How to complete this task — Repeat only the lines below from the one containing "ಬಲು ಎಚ್ಚರಿಕೆ ಅಗತ್ಯ." through the one containing "Студенческий бассейн", inclusive, exactly as written.

(Saved data entries)
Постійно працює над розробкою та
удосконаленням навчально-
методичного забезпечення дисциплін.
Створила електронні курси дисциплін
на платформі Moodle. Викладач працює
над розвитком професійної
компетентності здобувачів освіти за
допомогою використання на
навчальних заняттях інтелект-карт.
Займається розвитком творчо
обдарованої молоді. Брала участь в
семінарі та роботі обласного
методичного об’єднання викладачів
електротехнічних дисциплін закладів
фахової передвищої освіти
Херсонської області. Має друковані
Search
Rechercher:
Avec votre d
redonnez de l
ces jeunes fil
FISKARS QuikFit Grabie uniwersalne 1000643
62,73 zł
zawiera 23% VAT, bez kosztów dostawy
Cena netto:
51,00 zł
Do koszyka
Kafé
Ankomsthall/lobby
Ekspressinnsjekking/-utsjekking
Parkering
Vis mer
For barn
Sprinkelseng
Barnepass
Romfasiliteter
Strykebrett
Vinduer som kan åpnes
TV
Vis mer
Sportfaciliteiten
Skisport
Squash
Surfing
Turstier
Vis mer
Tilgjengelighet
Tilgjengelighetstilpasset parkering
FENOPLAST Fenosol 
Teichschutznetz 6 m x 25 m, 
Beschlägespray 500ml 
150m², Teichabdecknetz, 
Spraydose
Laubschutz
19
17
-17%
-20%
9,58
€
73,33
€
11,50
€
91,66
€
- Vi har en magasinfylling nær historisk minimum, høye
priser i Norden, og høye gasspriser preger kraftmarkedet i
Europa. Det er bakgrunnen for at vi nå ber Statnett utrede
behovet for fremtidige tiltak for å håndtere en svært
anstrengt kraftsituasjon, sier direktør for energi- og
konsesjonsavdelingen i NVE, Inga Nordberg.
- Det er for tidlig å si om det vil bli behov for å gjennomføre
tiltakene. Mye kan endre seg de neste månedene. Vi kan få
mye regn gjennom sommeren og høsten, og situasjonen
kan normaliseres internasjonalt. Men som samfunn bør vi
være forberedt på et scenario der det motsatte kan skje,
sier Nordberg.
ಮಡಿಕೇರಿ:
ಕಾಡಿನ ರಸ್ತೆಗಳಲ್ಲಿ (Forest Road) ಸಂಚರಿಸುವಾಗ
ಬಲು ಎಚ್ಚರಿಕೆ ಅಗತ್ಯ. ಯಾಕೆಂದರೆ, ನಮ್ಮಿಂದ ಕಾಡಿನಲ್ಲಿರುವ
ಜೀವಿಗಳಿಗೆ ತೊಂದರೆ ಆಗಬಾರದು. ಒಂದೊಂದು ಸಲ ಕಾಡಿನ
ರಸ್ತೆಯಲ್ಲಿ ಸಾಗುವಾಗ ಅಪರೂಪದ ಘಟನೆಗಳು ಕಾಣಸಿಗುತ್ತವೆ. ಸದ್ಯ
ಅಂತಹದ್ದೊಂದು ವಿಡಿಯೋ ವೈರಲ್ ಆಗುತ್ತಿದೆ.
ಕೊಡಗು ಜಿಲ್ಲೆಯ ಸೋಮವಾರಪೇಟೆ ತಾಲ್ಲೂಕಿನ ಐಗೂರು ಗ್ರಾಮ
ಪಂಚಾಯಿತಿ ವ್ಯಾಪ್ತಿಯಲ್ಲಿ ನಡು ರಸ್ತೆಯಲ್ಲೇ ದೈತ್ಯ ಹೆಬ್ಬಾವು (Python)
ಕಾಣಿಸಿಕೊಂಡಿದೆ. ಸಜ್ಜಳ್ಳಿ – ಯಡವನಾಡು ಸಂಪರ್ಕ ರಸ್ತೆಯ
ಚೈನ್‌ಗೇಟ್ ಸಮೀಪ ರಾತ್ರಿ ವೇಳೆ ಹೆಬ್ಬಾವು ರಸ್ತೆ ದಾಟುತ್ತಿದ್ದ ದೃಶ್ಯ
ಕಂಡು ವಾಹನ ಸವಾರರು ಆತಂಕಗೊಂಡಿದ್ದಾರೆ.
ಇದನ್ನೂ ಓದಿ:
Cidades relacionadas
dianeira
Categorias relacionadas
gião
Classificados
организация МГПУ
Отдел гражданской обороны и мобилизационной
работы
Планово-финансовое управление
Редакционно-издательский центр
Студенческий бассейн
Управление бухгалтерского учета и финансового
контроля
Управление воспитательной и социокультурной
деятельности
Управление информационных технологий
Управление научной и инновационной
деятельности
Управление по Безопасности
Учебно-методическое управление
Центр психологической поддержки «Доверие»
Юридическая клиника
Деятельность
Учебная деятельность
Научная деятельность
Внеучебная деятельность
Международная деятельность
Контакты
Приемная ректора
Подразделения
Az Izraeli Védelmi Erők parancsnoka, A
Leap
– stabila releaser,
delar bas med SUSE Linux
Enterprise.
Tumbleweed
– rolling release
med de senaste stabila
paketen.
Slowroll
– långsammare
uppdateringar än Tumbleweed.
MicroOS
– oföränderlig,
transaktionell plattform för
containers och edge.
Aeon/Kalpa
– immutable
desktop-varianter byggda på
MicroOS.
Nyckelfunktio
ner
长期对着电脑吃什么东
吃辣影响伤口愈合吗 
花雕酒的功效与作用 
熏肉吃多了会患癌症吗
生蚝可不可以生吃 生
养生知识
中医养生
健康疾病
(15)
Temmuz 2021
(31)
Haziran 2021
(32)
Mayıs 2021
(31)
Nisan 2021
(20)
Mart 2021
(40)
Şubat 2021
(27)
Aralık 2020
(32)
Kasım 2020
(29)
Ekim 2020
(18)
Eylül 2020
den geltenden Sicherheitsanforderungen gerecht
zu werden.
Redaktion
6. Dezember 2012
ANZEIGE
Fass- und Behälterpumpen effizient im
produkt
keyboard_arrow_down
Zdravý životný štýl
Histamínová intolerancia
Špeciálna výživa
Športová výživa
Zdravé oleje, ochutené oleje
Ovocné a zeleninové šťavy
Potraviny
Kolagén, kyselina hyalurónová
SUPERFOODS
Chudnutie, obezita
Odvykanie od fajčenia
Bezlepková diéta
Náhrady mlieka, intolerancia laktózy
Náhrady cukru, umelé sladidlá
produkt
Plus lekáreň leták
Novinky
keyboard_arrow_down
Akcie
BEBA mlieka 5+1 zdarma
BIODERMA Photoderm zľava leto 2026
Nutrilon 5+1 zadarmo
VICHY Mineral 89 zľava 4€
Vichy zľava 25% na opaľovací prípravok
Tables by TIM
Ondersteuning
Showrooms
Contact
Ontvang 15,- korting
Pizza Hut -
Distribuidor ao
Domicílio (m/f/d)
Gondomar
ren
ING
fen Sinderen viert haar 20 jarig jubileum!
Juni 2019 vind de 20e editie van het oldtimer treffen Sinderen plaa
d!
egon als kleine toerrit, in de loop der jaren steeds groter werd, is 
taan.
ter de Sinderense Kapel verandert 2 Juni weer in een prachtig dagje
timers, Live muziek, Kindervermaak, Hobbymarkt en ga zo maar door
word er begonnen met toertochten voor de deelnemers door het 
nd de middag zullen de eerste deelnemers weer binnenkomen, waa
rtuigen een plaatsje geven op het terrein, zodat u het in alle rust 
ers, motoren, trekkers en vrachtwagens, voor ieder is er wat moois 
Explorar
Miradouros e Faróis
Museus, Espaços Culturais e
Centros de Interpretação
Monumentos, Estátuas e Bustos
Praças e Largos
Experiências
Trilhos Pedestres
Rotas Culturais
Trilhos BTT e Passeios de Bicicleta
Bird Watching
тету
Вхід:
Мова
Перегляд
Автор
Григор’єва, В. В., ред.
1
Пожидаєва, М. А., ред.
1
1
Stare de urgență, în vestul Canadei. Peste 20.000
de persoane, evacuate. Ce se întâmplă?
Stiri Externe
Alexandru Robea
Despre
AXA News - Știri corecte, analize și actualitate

Reply to the task —
ಬಲು ಎಚ್ಚರಿಕೆ ಅಗತ್ಯ. ಯಾಕೆಂದರೆ, ನಮ್ಮಿಂದ ಕಾಡಿನಲ್ಲಿರುವ
ಜೀವಿಗಳಿಗೆ ತೊಂದರೆ ಆಗಬಾರದು. ಒಂದೊಂದು ಸಲ ಕಾಡಿನ
ರಸ್ತೆಯಲ್ಲಿ ಸಾಗುವಾಗ ಅಪರೂಪದ ಘಟನೆಗಳು ಕಾಣಸಿಗುತ್ತವೆ. ಸದ್ಯ
ಅಂತಹದ್ದೊಂದು ವಿಡಿಯೋ ವೈರಲ್ ಆಗುತ್ತಿದೆ.
ಕೊಡಗು ಜಿಲ್ಲೆಯ ಸೋಮವಾರಪೇಟೆ ತಾಲ್ಲೂಕಿನ ಐಗೂರು ಗ್ರಾಮ
ಪಂಚಾಯಿತಿ ವ್ಯಾಪ್ತಿಯಲ್ಲಿ ನಡು ರಸ್ತೆಯಲ್ಲೇ ದೈತ್ಯ ಹೆಬ್ಬಾವು (Python)
ಕಾಣಿಸಿಕೊಂಡಿದೆ. ಸಜ್ಜಳ್ಳಿ – ಯಡವನಾಡು ಸಂಪರ್ಕ ರಸ್ತೆಯ
ಚೈನ್‌ಗೇಟ್ ಸಮೀಪ ರಾತ್ರಿ ವೇಳೆ ಹೆಬ್ಬಾವು ರಸ್ತೆ ದಾಟುತ್ತಿದ್ದ ದೃಶ್ಯ
ಕಂಡು ವಾಹನ ಸವಾರರು ಆತಂಕಗೊಂಡಿದ್ದಾರೆ.
ಇದನ್ನೂ ಓದಿ:
Cidades relacionadas
dianeira
Categorias relacionadas
gião
Classificados
организация МГПУ
Отдел гражданской обороны и мобилизационной
работы
Планово-финансовое управление
Редакционно-издательский центр
Студенческий бассейн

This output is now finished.